Harry Potter: The book that taught me Polish…

The title of this post is very misleading... I could already speak Polish at an intermediate-ish level before I started reading Harry Potter. However, this experience has really taught me alot!

What and why?

First, some background. Along with my own evolving ideas about language acquisition I've recently (maybe over the last 6 months?) become interested in the ideas of Stephen Krashen and Steve Kaufmann. They both emphasize "comprehensable input" as the primary means to language acquisition. This means reading and listening.

So, I decided that I wanted to read more in Polish. I had two primary goals:

  • To expand my vocabulary.
  • To read something interesting that I would enjoy.

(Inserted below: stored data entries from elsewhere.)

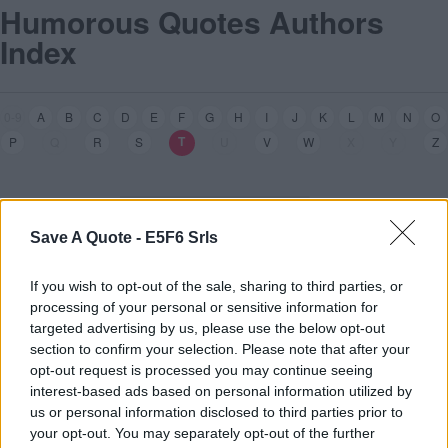
Humorous Quotes Authors
Index
0-9
A
B
C
D
E
F
G
H
I
J
K
L
M
N
O
T
T
P
Q
R
S
U
V
W
X
Y
Z
Save A Quote -
E5F6 Srls
If you wish to opt-out of the sale, sharing to third parties, or
processing of your personal or sensitive information for
targeted advertising by us, please use the below opt-out
section to confirm your selection. Please note that after your
Alfred
T
ennyson
[1]
opt-out request is processed you may continue seeing
interest-based ads based on personal information utilized by
James Grover
T
hurber
[1]
us or personal information disclosed to third parties prior to
Margaret
T
hatcher
[1]
your opt-out. You may separately opt-out of the further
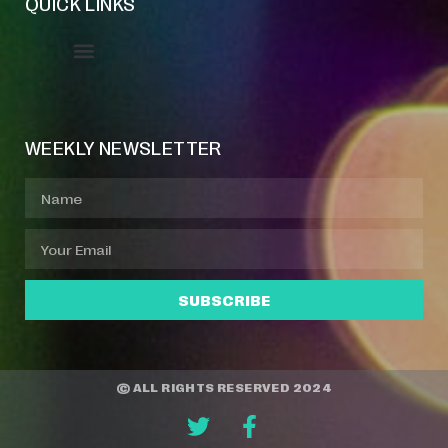
QUICK LINKS
Event Manager
Your Profile
About Jazz Calendars
WEEKLY NEWSLETTER
SUBSCRIBE
© ALL RIGHTS RESERVED 2024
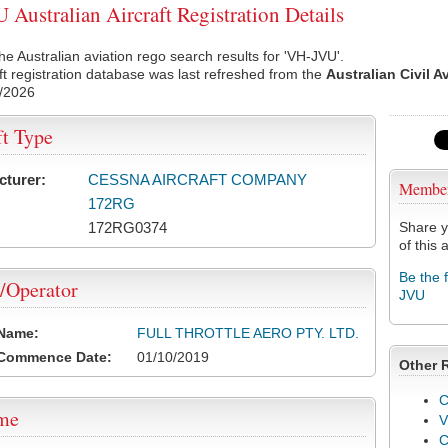
Australian Aircraft Registration Details
he Australian aviation rego search results for 'VH-JVU'.
ft registration database was last refreshed from the
Australian Civil A
/2026
ft Type
cturer:
CESSNA AIRCRAFT COMPANY
Membe
172RG
172RG0374
Share y
of this a
Be the 
/Operator
JVU
 Name:
FULL THROTTLE AERO PTY. LTD.
 Commence Date:
01/10/2019
Other 
C
ame
V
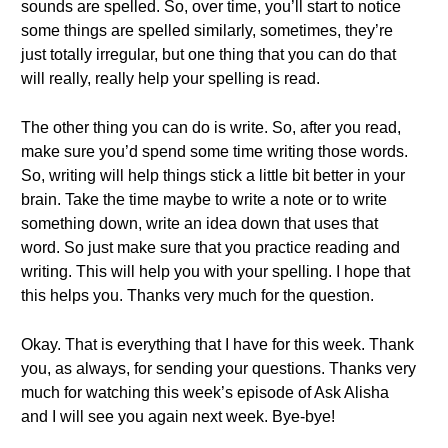
sounds are spelled. So, over time, you’ll start to notice
some things are spelled similarly, sometimes, they’re
just totally irregular, but one thing that you can do that
will really, really help your spelling is read.
The other thing you can do is write. So, after you read,
make sure you’d spend some time writing those words.
So, writing will help things stick a little bit better in your
brain. Take the time maybe to write a note or to write
something down, write an idea down that uses that
word. So just make sure that you practice reading and
writing. This will help you with your spelling. I hope that
this helps you. Thanks very much for the question.
Okay. That is everything that I have for this week. Thank
you, as always, for sending your questions. Thanks very
much for watching this week’s episode of Ask Alisha
and I will see you again next week. Bye-bye!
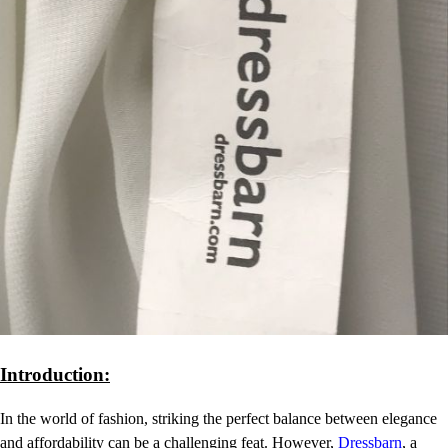
Introduction:
In the world of fashion, striking the perfect balance between elegance
and affordability can be a challenging feat. However,
Dressbarn
, a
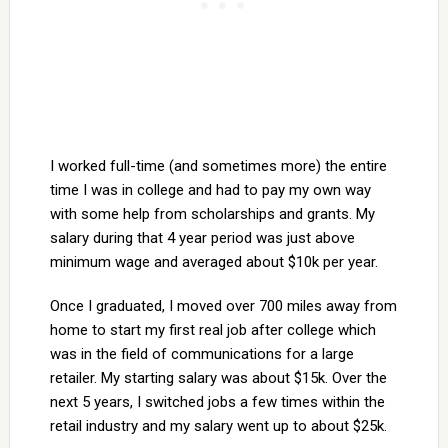
I worked full-time (and sometimes more) the entire
time I was in college and had to pay my own way
with some help from scholarships and grants. My
salary during that 4 year period was just above
minimum wage and averaged about $10k per year.
Once I graduated, I moved over 700 miles away from
home to start my first real job after college which
was in the field of communications for a large
retailer. My starting salary was about $15k. Over the
next 5 years, I switched jobs a few times within the
retail industry and my salary went up to about $25k.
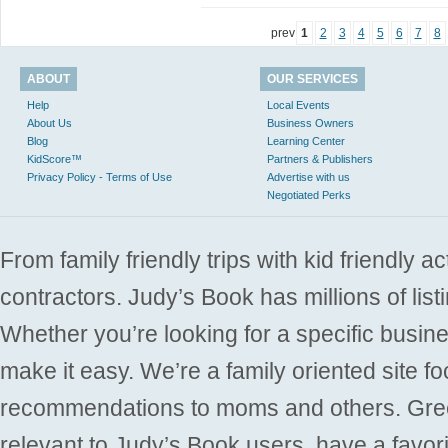
prev
1
2
3
4
5
6
7
8
ABOUT
OUR SERVICES
Help
Local Events
About Us
Business Owners
Blog
Learning Center
KidScore™
Partners & Publishers
Privacy Policy - Terms of Use
Advertise with us
Negotiated Perks
From family friendly trips with kid friendly a
contractors. Judy’s Book has millions of list
Whether you’re looking for a specific busine
make it easy. We’re a family oriented site f
recommendations to moms and others. Gre
relevant to Judy’s Book users, have a favori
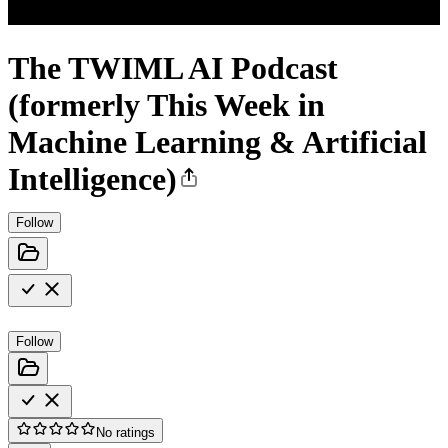
The TWIML AI Podcast
(formerly This Week in
Machine Learning & Artificial
Intelligence)
Follow
Follow
No ratings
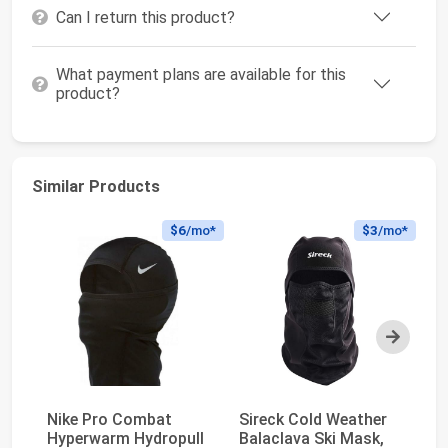
Can I return this product?
What payment plans are available for this
product?
Similar Products
$6
/mo*
$3
/mo*
Next
Nike Pro Combat
Sireck Cold Weather
Ca
Hyperwarm Hydropull
Balaclava Ski Mask,
A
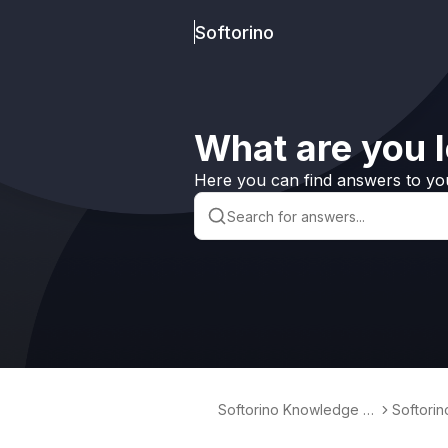
Softorino
What are you l
Here you can find answers to yo
Softorino Knowledge B
Softori
ase
erter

I chose Harry Potter for the following reasons:

  • Its relatively simple: Like it or not, in Polish I read at about a 6th grade level, tops. Before I started reading it, people told me that its simple enough for children but still interesting to adults. I gambled that it'd be easy enough to get the gist without a dictionary.
  • I knew I'd enjoy it: I've really liked all the Harry Potter movies. But! I've never read the books. So, it'd still be interesting because it'd reveal more about a story I already like.

The only major downside is, its not a Polish novel! Well, I didn't know where to start with something Polish. How could I be sure that it'd be at a level that I could understand without a dictionary and that it'd have a story I would enjoy?

Now, of course, I want to read classic literature and works by Polish authors. But everyone has to start somewhere! After successfully reading a few Harry Potter books, I should be able to tackle some weighter stuff.


I am using the following technique: I have two bookmarks. First, I read, purely for enjoyment. I don't bother with words I don't know, I just try to pick-up the meaning from context. I place my first bookmark where I finish reading.

Later, I go back through the pages I read, looking up all the words I don't know, making cards for them in Memorati™. I call this second phase "translating." I place my second bookmark where I finish translating.

When I started, I was also underlining the words I didn't know in pencil during the first reading phase. By the time I read through not quite half the book (page 130-ish or so), I decided that this was too disruptive. I was worried about missing words that I should underline and it interfered with getting into the "reading zone." According to research by Stephen Krashen, the reading zone is very important. So, I've stopped underlining and I've been notably more immersed.

Creating Flash Cards

To date, I've only managed to translate through page 109 (I began, in earnest, around the beginning of January) and create over 1,600 flash cards in Memorati. This part of the process has undergone the most tweaking since it needs to be as efficient as possible to maintain a good ratio between (A) the time I spend doing busy work and (B) the time I spend taking in comprehensible input.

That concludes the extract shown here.